Environmental Photographer Of The Year Winners

Photographs that cast a light on the devastating effects of rising sea levels, deforestation and pollution took out the winning prizes at the 2019 CIWEM Environmental Photographer of the Year awards.

Photo Credit: Amdad Hossain.

Winners from the 2019 competition were announced at the UN climate summit in New York in September. The annual awards aim to encourage climate change action from political leaders and the general public, through exposing the serve impact of the environmental crisis across the globe. It supports the United Nations Sustainable Development Goal’s urgent calls to action and acknowledges the connection between development, poverty and climate issues.

“Climate change is the defining issue of our time and now is the time to act. We need to see action from all sectors of society.
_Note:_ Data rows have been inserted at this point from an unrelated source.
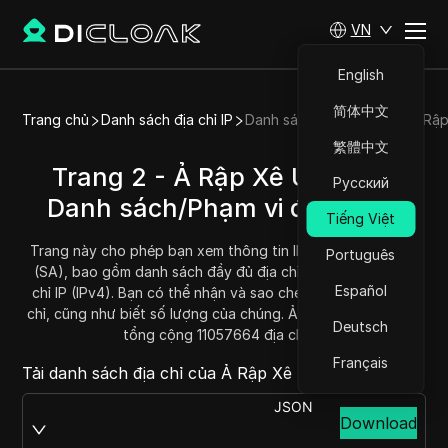
VN
English
简体中文
Trang chủ
Danh sách địa chỉ IP
Danh sách địa chỉ IP của Ả Rậ
繁體中文
Trang 2 - Ả Rập Xê Út (SA) -
Русский
Danh sách/Phạm vi địa chỉ IP
Tiếng Việt
Trang này cho phép bạn xem thông tin IP của Ả Rập Xê Út
Português
(SA), bao gồm danh sách đầy đủ địa chỉ IP và phạm vi địa
Español
chỉ IP (IPv4). Bạn có thể nhận và sao chép mỗi phạm vi địa
chỉ, cũng như biết số lượng của chúng. Ả Rập Xê Út hiện có
Deutsch
tổng cộng 11057664 địa chỉ IP.
Français
Tải danh sách địa chỉ của Ả Rập Xê Út tại:
JSON
Download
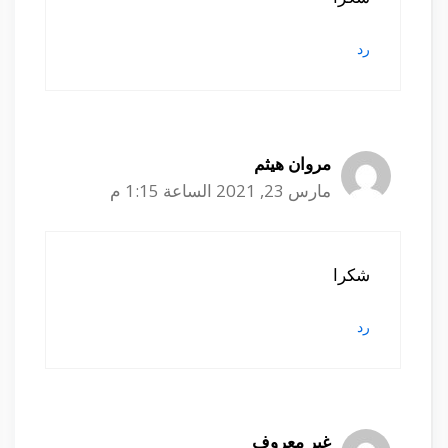
رد
مروان هيثم
مارس 23, 2021 الساعة 1:15 م
شكرا
رد
غير معروف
This competition showcases the reality of how people are being impacted by the climate all around the world and aims to spread an important message worldwide to inspire big change,” CIWEM chief executive, Terry Fuller, said.
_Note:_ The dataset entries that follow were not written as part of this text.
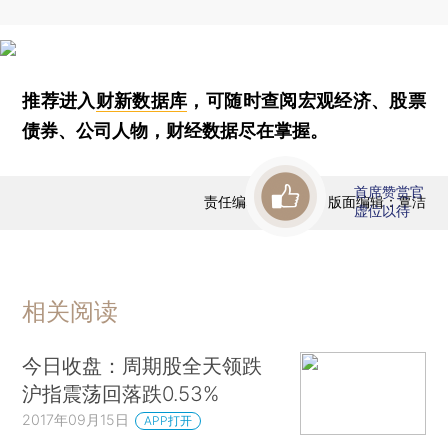
推荐进入
财新数据库
，可随时查阅宏观经济、股票
债券、公司人物，财经数据尽在掌握。
首席赞赏官
责任编辑：曹文姣 | 版面编辑：覃洁
虚位以待
相关阅读
今日收盘：周期股全天领跌
沪指震荡回落跌0.53%
2017年09月15日
APP打开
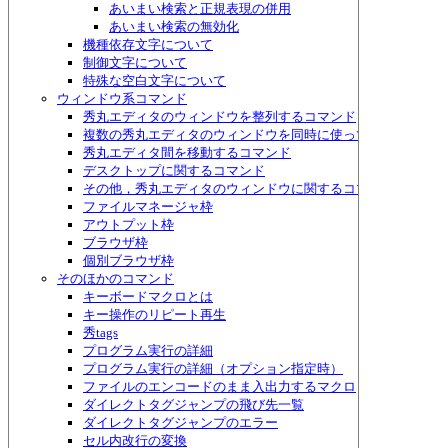
あいまい検索と正規表現の併用
あいまい検索の無効化
機種依存文字について
制御文字について
特殊な空白文字について
ウィンドウ系コマンド
秀丸エディタのウィンドウを整列するコマンド
複数の秀丸エディタのウィンドウを同時に使って作業するため
秀丸エディタ間を移動するコマンド
デスクトップに関するコマンド
その他，秀丸エディタのウィンドウに関するコマンド
ファイルマネージャ枠
アウトプット枠
ブラウザ枠
個別ブラウザ枠
そのほかのコマンド
キーボードマクロとは
キー操作のリピート再生
秀tags
プログラム実行の詳細
プログラム実行の詳細（オプション指定時）
ファイルのエンコードのまま入出力するマクロ
ダイレクトタグジャンプの飛び先一覧
ダイレクトタグジャンプのエラー
セル内改行の変換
Here’s FIB’s rundown of the winning shots.

The Environmental Photographer of the Year:

Winner: High Tide Enters Home, by SL Shanth Kumar.

Photo Credit: SL Shanth Kumar.

Flood waters swept a 40 year old fisherman out of his home into the streets of Bandra, Mumbai, India. Mumbai has witnessed an increase in costal flooding due to rising sea levels.
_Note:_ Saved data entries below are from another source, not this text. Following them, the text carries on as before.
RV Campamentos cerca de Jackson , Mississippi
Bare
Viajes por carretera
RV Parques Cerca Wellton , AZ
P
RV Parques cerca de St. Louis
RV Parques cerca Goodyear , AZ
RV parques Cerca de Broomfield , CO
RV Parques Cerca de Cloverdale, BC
“I believe change is a constant phenomenon. Today this change is manifesting in the form of climate change. As a photojournalist, I am seeing it all unfurl before my eyes. I have seen drought, excessive rain, summers getting hotter and winters getting colder. I believe this change is not good and we need to act now otherwise it will impact the generations to come,” photographer, SL Shanth Kumar, said to the CIWEM.

Changing Environments Prize:

Winner: Tuvalu beneath the rising tide, by Sean Gallagher.

Photo Credit: Sean Gallagher.

Fallen trees lying on the shore of the Funafuti lagoon in the Polynesian island country, Tuvalu (the fourth smallest country in the world). Current data suggests that small islands in the South Pacific are at risk of being fully submerged underwater as early as 2030 unless global emissions are drastically cut.

Sustainable Cities Prize:

Winner: Polluted New Year, by Eliud Gil Samaniego.

Photo Credit: Eliud Gil Samaniego.

The dangerous air pollution in Mexicali, Mexico. According to the Baja California authorities, poor air quality causes an estimated 300 premature deaths in the Mexicali region annually.

Water, Equality and Sustainability Prize:

Winner: Water Scarcity, by Frederick Dharshie Wissah.

Photo Credit: Frederick Dharshie Wissah.

A young boy drinking dirty water from the mud due to the lack of fresh water points in the area caused by deforestation.

Climate Action and Energy Prize:

Winner: Remains of the Forest, by Henry Fair.

Photo Credit: Henry Fair.

Hambach is 12,000 year old forest near Colgne, Germany. It was cleared in 2018 to expand a pit coal mine, and is one of the three coal pits and five power plants in the Rhineland area that produce one third of Germany’s carbon emissions.

Young Environmental Photographer of the Year:

Winner: Desperate Measures, by Neville Ngomane.

Photo Credit: Neville Ngomane.

Two men de-horning a rhino to save the animal from being killed by poachers. According to Save The Rhino, 8,889 African Rhinos have died due to poaching in the past decade. Thanks to animal protection groups, the number of Rhino’s poached each year in South African decreased by 259 from 1,028 in 2017 to 769 in 2018.